Luis D’Agostino, the founding member of QU STAND, said the purpose of the demonstration was to “change the mindsets of the students.” He wants the attitude of the Quinnipiac community to become more empathetic toward the genocide in Darfur, Sudan.
Among the group of approximately 20 demonstrators was Kelly Hyland, a freshman communications major. She described the event as “loitering with intent.”
The demonstrators got the attention of students by chanting slogans like “80 times the number of Quinnipiac students have already died!” and by holding colorful signs from 10 a.m. to 3 p.m. Other signs read, “Darfur needs you,” “STAND up 4 Darfur,” and at least one promoted the group’s Web site, www.QUSTAND.org. Members also handed out flyers with information on how to donate to the organization, participate in its events and find information about the genocide in Darfur. Students came and went as their schedules allowed; they wore homemade “QU STAND” T-shirts designed and made by group members themselves.

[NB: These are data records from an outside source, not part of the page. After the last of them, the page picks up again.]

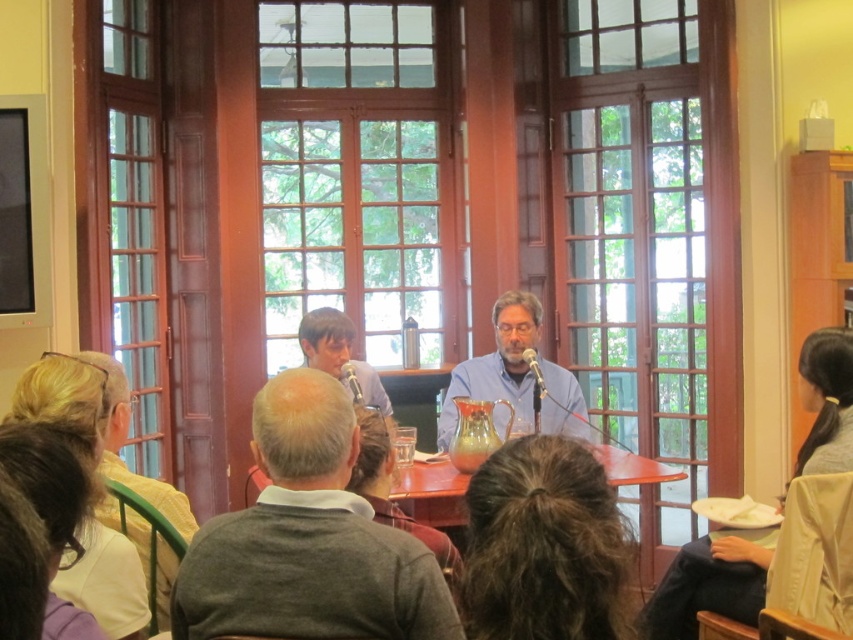 In the scene shown: Is blue shirt at center wider than light brown hair at left?

Correct, the width of blue shirt at center exceeds that of light brown hair at left.

Which is more to the left, blue shirt at center or light brown hair at left?

light brown hair at left is more to the left.

Locate an element on the screen. Image resolution: width=853 pixels, height=640 pixels. blue shirt at center is located at coordinates pos(498,364).

The width and height of the screenshot is (853, 640). Find the location of `blue shirt at center`. blue shirt at center is located at coordinates (498, 364).

Between light brown hair at left and smooth gray sweater at center, which one appears on the right side from the viewer's perspective?

smooth gray sweater at center is more to the right.

Looking at this image, does light brown hair at left have a greater height compared to smooth gray sweater at center?

Yes.

Between point (109, 448) and point (332, 349), which one is positioned in front?

Point (109, 448) is more forward.

The width and height of the screenshot is (853, 640). I want to click on light brown hair at left, so click(125, 442).

Between point (286, 529) and point (134, 520), which one is positioned in front?

Point (286, 529) is in front.

Is the position of gray sweater at center less distant than that of light brown hair at left?

Yes, gray sweater at center is in front of light brown hair at left.

Who is more forward, (305, 627) or (109, 432)?

Point (305, 627) is in front.

Identify the location of gray sweater at center. (308, 538).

Observers said the demonstration was a great idea to promote a worthy cause. Stephanie Reich, a senior nursing major, said she thought the group was taking a “good initiative” toward promoting themselves and the cause. Because of the demonstration, she said she is considering joining the group.
Meghan Driscoll, a freshman media studies major who observed the demonstration, said she thinks the group is achieving its goal. “It definitely put the issue in peoples’ minds. . It’s a good organization with a very good mission because not a lot of organizations at Quinnipiac have a deep meaning.”
Not all bystanders were open to the chanting. “I think it was a little over-the-top,” said Jodie Nolte, a freshman business major. “I appreciate the effort they made, but I think they could have gone about it in a way that was less disturbing to the people walking by.”
Earlier this semester, QU STAND distributed pamphlets to the dormitories and tied balloons to lampposts earlier this semester. The group, which accepted donations during Wednesday’s demonstration, has already received $1,000. It hopes to get between $2,000 and $3,000 by the end of the semester. Forty percent of the proceeds will go directly to the Darfur cause and 60 percent will go toward future events, D’Agostino said.
These aren’t the only high hopes QU STAND members have for the new group. “We want to see the school give us recognition in the sense that they let us do big advocacy events. I wish they’d let us have a big concert in the middle of the quad,” D’Agostino said. “We want to get other organizations involved. We want people to STAND for anything.”
Members are looking optimistically into the future. Alysis Richardson, a senior journalism major, hopes to continue raising awareness on campus.
“We want to draw in large audiences with fun events that people will come to. It’s so hard to get Quinnipiac students to attend educational events about our world,” she said. “Just yesterday, I attended the lecture on AIDS awareness sponsored by S[tudents] A[against] D[estructive] D[ecisions] and the small turnout was discouraging. Hopefully we can use creative ideas to educate students and spark some interest in important issues.”
Other activities being considered by QU STAND include benefit concerts, guest speakers and a slip-and-slide event. “There are no limits to this organization,” D’Agostino said.